By David Ferrall
A year ago a national debt ceiling debate loomed, and 30-year mortgage rates were about 4.375. The Crozet Streetscape construction was still being planned, and Crozet area properties were selling briskly at increasing prices.
And today? For now there are no national borrowing issues, though our national debt continues to grow seemingly unchecked to alarming new proportions. Mortgage interest rates are at their lowest point of the year, near 2011 levels and far off the predicted 5 percent level many analysts thought we would see by year’s end (In fact, current stock market gyrations and slowing growth worldwide seem to indicate that interest rates will stay low for the foreseeable future). Street construction in downtown Crozet is thankfully over, and properties continue to sell well in Crozet, though at leveling volumes and prices.
A total of 77 residential properties sold in the third quarter in Crozet, up three transactions from the same period last year. Three were for over $1 million (and those are excluded from the statistics reported here). There were two land sales in the quarter, both down Craigs Store Road below Batesville.
According to the recent Nest Realty third-quarter market report, in the Charlottesville market overall there were 7 percent fewer transactions in the quarter (see attached five-year-sales chart provided courtesy of Nest Realty), though 7 percent more contracts written, which bodes well for the coming quarter(s). The median sales price was up 8 percent to $290,000, but inventory was up 11 percent. In Crozet we had 4 percent more sales in the quarter, and the median price rose 3.5 percent to $381,000. The number of inventory units is down, but compared to the number of sales, the actual months of annual inventory ticked up to 9.57 months at quarter’s end. There were only two short/foreclosure sales in the quarter, compared to four at the same time last year, a downward trend that hopefully will continue. So while Crozet continues to buck the trend on number of sales in the area, we see inventory building, which is consistent across the Charlottesville market.

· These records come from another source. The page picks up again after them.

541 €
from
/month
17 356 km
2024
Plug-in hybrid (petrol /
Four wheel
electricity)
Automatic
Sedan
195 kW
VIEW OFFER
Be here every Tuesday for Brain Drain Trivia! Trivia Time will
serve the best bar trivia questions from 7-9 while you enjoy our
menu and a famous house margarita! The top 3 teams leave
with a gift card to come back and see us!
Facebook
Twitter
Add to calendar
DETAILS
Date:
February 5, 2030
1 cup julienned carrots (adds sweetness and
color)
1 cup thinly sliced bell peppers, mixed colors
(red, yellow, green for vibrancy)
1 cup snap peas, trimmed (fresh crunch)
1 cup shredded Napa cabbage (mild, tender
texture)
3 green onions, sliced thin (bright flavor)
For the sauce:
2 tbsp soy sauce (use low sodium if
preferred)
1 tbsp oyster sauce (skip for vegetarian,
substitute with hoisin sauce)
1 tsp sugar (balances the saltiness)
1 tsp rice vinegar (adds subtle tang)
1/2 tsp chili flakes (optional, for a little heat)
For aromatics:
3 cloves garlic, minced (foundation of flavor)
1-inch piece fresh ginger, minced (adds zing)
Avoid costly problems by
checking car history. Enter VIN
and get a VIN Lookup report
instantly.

Digging into the numbers in Crozet, we find that 60 detached properties sold during the quarter. A quarter of these were for properties of an acre or more, a slightly higher amount than the 20 percent pretty consistently experienced in previous quarters for these properties, which are typically in outlying areas. Thirteen sales were for new construction, with six sold in Old Trail, four in Wickham Pond, and three in Foothills. With the addition of Grayrock North and Haden Place, these are the current new construction neighborhoods for detached housing. The average price per square foot for detached houses was up 5 percent to $158; the average price was up 8 percent to $436,000. Properties sold at an average of 98.25 percent of list price. This figure varies in accuracy because many new houses sell for more than the initial asking price due to buyer upgrades, which skews the average upwards. At quarter’s end, there were 9.7 months of inventory of single family houses, down slightly from the last quarter and the same time as last year, but still far off the industry average of 5-6 months for a balanced market.

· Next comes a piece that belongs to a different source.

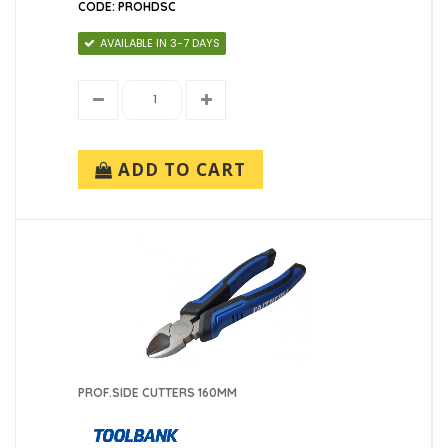
CODE: PROHDSC
AVAILABLE IN 3-7 DAYS
ADD TO CART
PROF.SIDE CUTTERS 160MM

The third quarter saw a large, 41 percent drop-off in sales of townhouses. This is due in part to lack of selection (only Old Trail and Haden Place offer new townhouses), but also to shifting demand. Of the 13 total sales, five of them were for new homes, four in Old Trail and one in Haden Place. The re-sales were mainly in Old Trail, but a few sales occurred in the Highlands, Parkside Village, and Clover Lawn. The average price per square foot for these units remained mostly unchanged at $148 per sq/ft. The average price remained essentially unchanged at around $279,000.

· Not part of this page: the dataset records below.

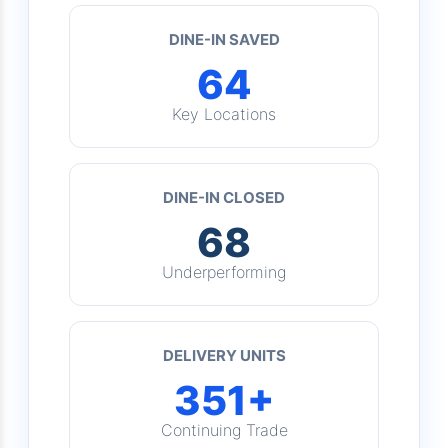
DINE-IN SAVED
64
Key Locations
DINE-IN CLOSED
68
Underperforming
DELIVERY UNITS
351+
Continuing Trade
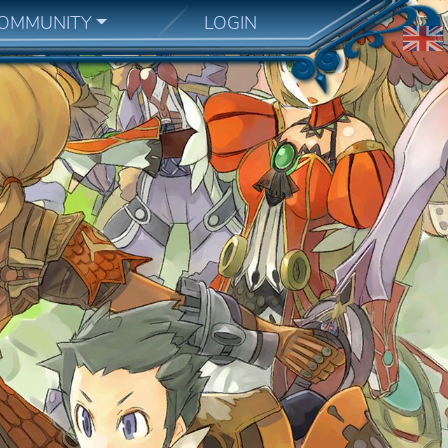
OMMUNITY
LOGIN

Last year at this time, Crozet house sales totaled 207 for the year. Through the first three quarters this year, there have been a total of 178 sales, a 14 percent decline. As the fourth quarter is not typically a busy sales period, it seems likely that total sales for the year will be under last year’s 256 total. If that is what happens, we’ll see the first year-to-year decline since 2008.
But at the end of September, 85 properties were under contingent and pending contract; if most of these close, and some additional sales come in, we still could top 2013’s figure.
Where we go from here remains to be seen. If inventory continues to build and sellers are trying to achieve unreasonable (compared to similar sold properties) pricing, sales may continue to slow down. But with mortgage rates sticking closer to 4 than 5 percent, more buyers may decide now is the time to buy.